- Task requirements: Among the entries that follow, some lines contain the word "cadeaux". Show all of them.

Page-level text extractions
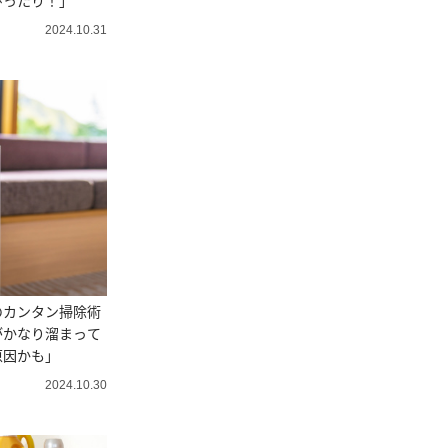
ぴったり！」
2024.10.31
のカンタン掃除術
がかなり溜まって
原因かも」
2024.10.30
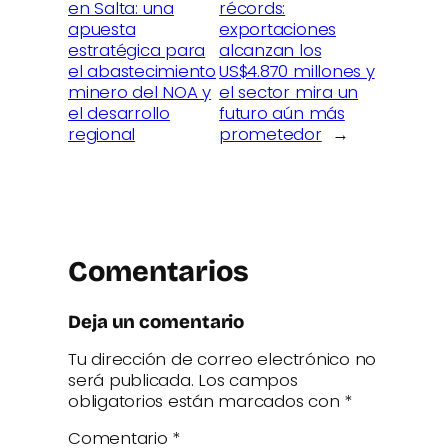
en Salta: una
récords:
apuesta
exportaciones
estratégica para
alcanzan los
el abastecimiento
US$4.870 millones y
minero del NOA y
el sector mira un
el desarrollo
futuro aún más
regional
prometedor
→
Comentarios
Deja un comentario
Tu dirección de correo electrónico no
será publicada.
Los campos
obligatorios están marcados con
*
Comentario
*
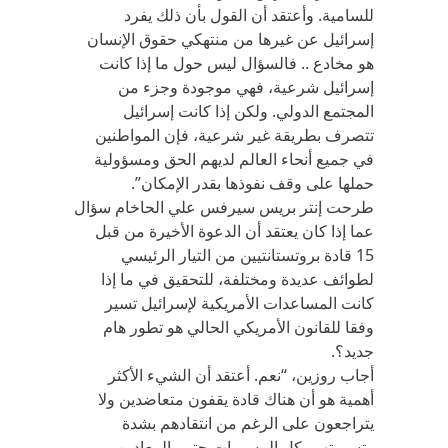
للسامية. وأعتقد أن القول بأن ذلك يفرد
إسرائيل عن غيرها من منتهكي حقوق الإنسان
هو مخادع .. فالسؤال ليس حول ما إذا كانت
إسرائيل شرعية، فهي موجودة وجزء من
المجتمع الدولي. ولكن إذا كانت إسرائيل
تتصرف بطريقة غير شرعية، فإن المواطنين
في جميع أنحاء العالم لديهم الحق ومسؤولية
حملها على وقف نفوذها بقدر الإمكان”‪.‬
طرحت إنتر بريس سيرفس علي الحاخام سؤال
عما إذا كان يعتقد أن الدعوة الأخيرة من قبل
15 قادة بروتستانتيين من التيار الرئيسي
لطوائف عديدة ومختلفة، للتحقيق في ما إذا
كانت المساعدات الأمريكية لإسرائيل تسير
وفقا للقانون الأمريكي الحالي هو تطور هام
جديد؟.
أجاب روزين، “نعم. أعتقد أن الشيء الأكثر
أهمية هو أن هناك قادة يقفون متعاضدين ولا
يتراجعون على الرغم من انتقادهم بشدة
وتسميتهم بكل المسميات حتى بالمعادين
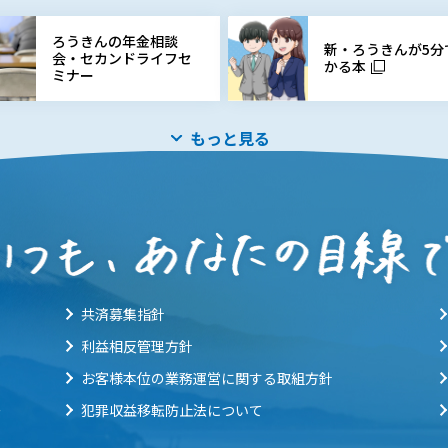
ろうきんの年金相談
新・ろうきんが5分
会・セカンドライフセ
かる本
ミナー
もっと見る
共済募集指針
利益相反管理方針
お客様本位の業務運営に関する取組方針
ー
犯罪収益移転防止法について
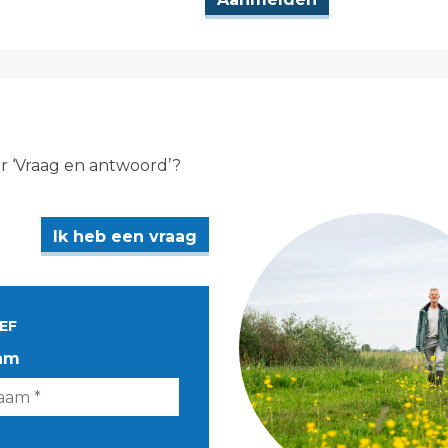
er ‘Vraag en antwoord’?
Ik heb een vraag
EF
am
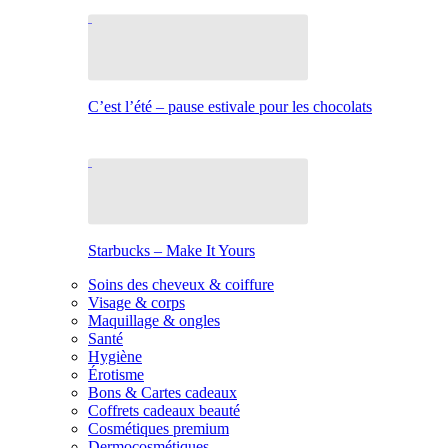
C’est l’été – pause estivale pour les chocolats
Starbucks – Make It Yours
Soins des cheveux & coiffure
Visage & corps
Maquillage & ongles
Santé
Hygiène
Érotisme
Bons & Cartes cadeaux
Coffrets cadeaux beauté
Cosmétiques premium
Dermocosmétiques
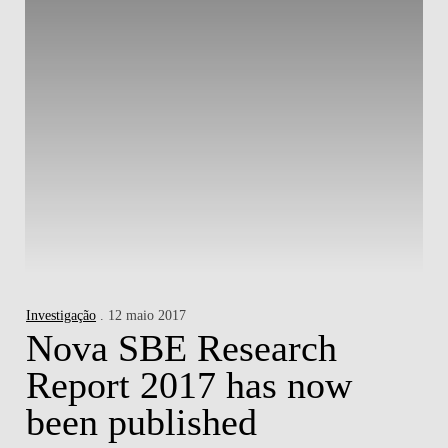
Investigação
. 12 maio 2017
Nova SBE Research
Report 2017 has now
been published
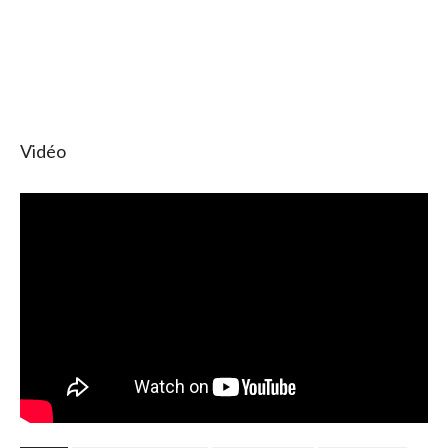
Vidéo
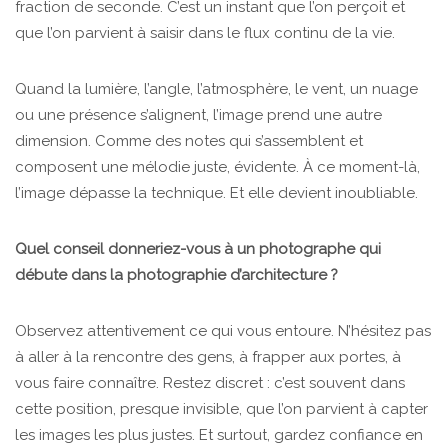
fraction de seconde. C’est un instant que l’on perçoit et
que l’on parvient à saisir dans le flux continu de la vie.
Quand la lumière, l’angle, l’atmosphère, le vent, un nuage
ou une présence s’alignent, l’image prend une autre
dimension. Comme des notes qui s’assemblent et
composent une mélodie juste, évidente. À ce moment-là,
l’image dépasse la technique. Et elle devient inoubliable.
Quel conseil donneriez-vous à un photographe qui
débute dans la photographie d’architecture ?
Observez attentivement ce qui vous entoure. N’hésitez pas
à aller à la rencontre des gens, à frapper aux portes, à
vous faire connaître. Restez discret : c’est souvent dans
cette position, presque invisible, que l’on parvient à capter
les images les plus justes. Et surtout, gardez confiance en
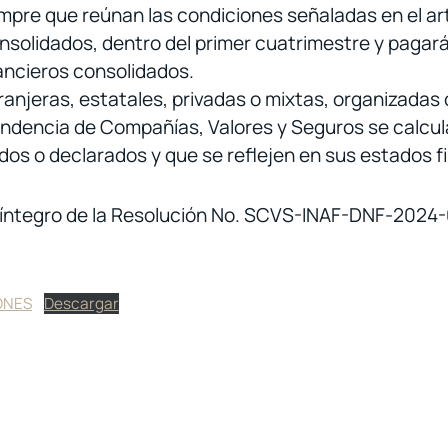
mpre que reúnan las condiciones señaladas en el ar
solidados, dentro del primer cuatrimestre y pagarán
ancieros consolidados.
anjeras, estatales, privadas o mixtas, organizadas
ntendencia de Compañías, Valores y Seguros se calcu
os o declarados y que se reflejen en sus estados fi
to íntegro de la Resolución No. SCVS-INAF-DNF-2024
ONES
Descargar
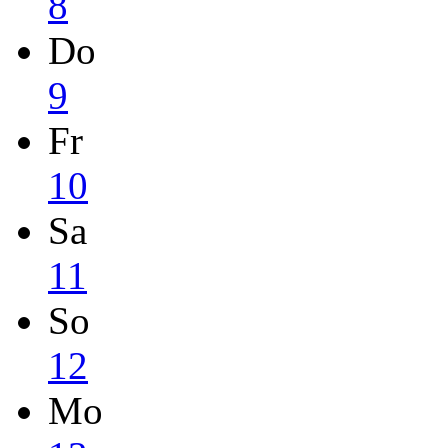
8
Do
9
Fr
10
Sa
11
So
12
Mo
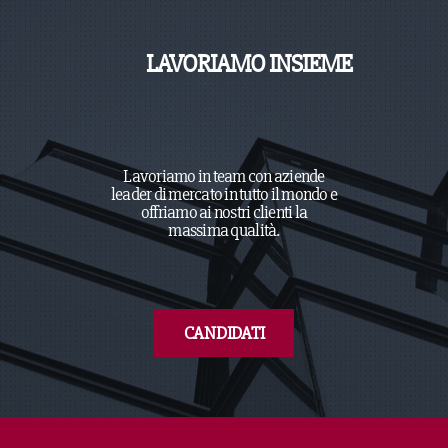
LAVORIAMO INSIEME
Lavoriamo in team con aziende
leader di mercato in tutto il mondo e
offriamo ai nostri clienti la
massima qualità.
CANDIDATI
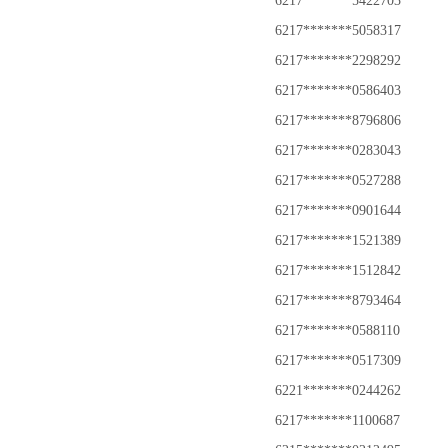
6217*******5422703
6217*******5058317
6217*******2298292
6217*******0586403
6217*******8796806
6217*******0283043
6217*******0527288
6217*******0901644
6217*******1521389
6217*******1512842
6217*******8793464
6217*******0588110
6217*******0517309
6221*******0244262
6217*******1100687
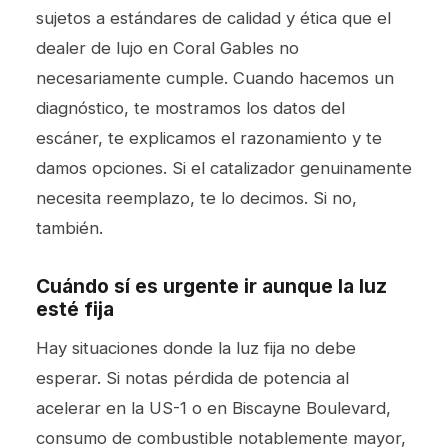
sujetos a estándares de calidad y ética que el
dealer de lujo en Coral Gables no
necesariamente cumple. Cuando hacemos un
diagnóstico, te mostramos los datos del
escáner, te explicamos el razonamiento y te
damos opciones. Si el catalizador genuinamente
necesita reemplazo, te lo decimos. Si no,
también.
Cuándo sí es urgente ir aunque la luz
esté fija
Hay situaciones donde la luz fija no debe
esperar. Si notas pérdida de potencia al
acelerar en la US-1 o en Biscayne Boulevard,
consumo de combustible notablemente mayor,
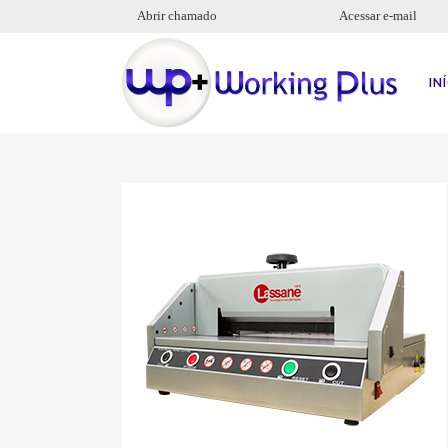
Abrir chamado
Acessar e-mail
IN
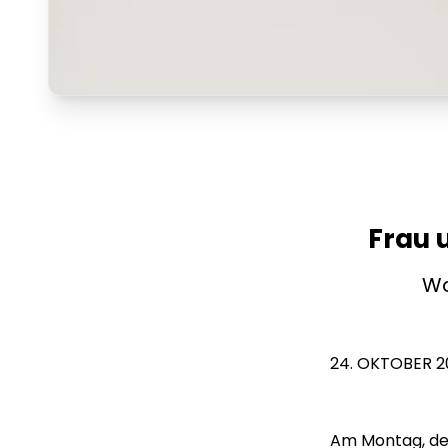
Frau u
Wo
24. OKTOBER 2
Am Montag, den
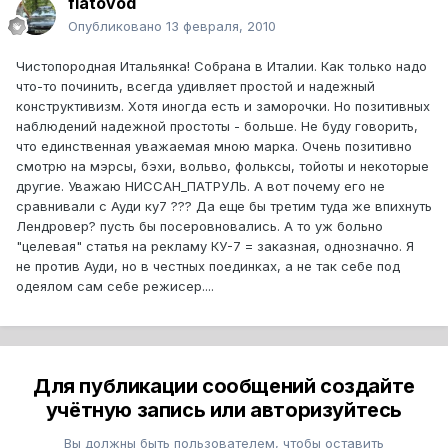
fiatovod
Опубликовано
13 февраля, 2010
Чистопородная Итальянка! Собрана в Италии. Как только надо
что-то починить, всегда удивляет простой и надежный
конструктивизм. Хотя иногда есть и заморочки. Но позитивных
наблюдений надежной простоты - больше. Не буду говорить,
что единственная уважаемая мною марка. Очень позитивно
смотрю на мэрсы, бэхи, вольво, фольксы, тойоты и некоторые
другие. Уважаю НИССАН_ПАТРУЛЬ. А вот почему его не
сравнивали с Ауди ку7 ??? Да еще бы третим туда же впихнуть
Лендровер? пусть бы посеровновались. А то уж больно
"целевая" статья на рекламу КУ-7 = заказная, однозначно. Я
не против Ауди, но в честных поединках, а не так себе под
одеялом сам себе режисер....
Для публикации сообщений создайте
учётную запись или авторизуйтесь
Вы должны быть пользователем, чтобы оставить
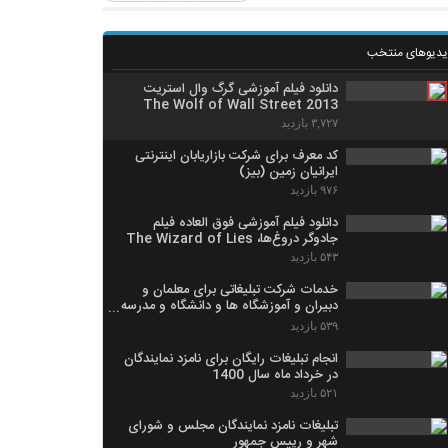
یدیوهای منتخب
دانلود فیلم آموزشی گرگ وال استریت
The Wolf of Wall Street 2013
۳,۷۲۷ بازدید
کد معرف برای شرکت بازاریابان اینترنتی
ایرانیان زمین (بیز)
۹۷۶ بازدید
دانلود فیلم آموزشی فوق العاده فیلم
جادوگر دروغ‌ها، The Wizard of Lies
۵۴۳ بازدید
خدمات شرکت تبلیغاتی برای معلمان و
دبیران و آموزشگاه ها و دانشگاه و مدرسه
و هنرستان
۵۳۹ بازدید
انجام تبلیغات رایگان برای نامزد نمایندگان
در خرداد ماه سال 1400
۵۲۱ بازدید
تبلیغات نامزد نمایندگان مجلس و شورای
شهر و رییس جمهور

- Solved problem:
Bons & Cartes cadeaux
Coffrets cadeaux beauté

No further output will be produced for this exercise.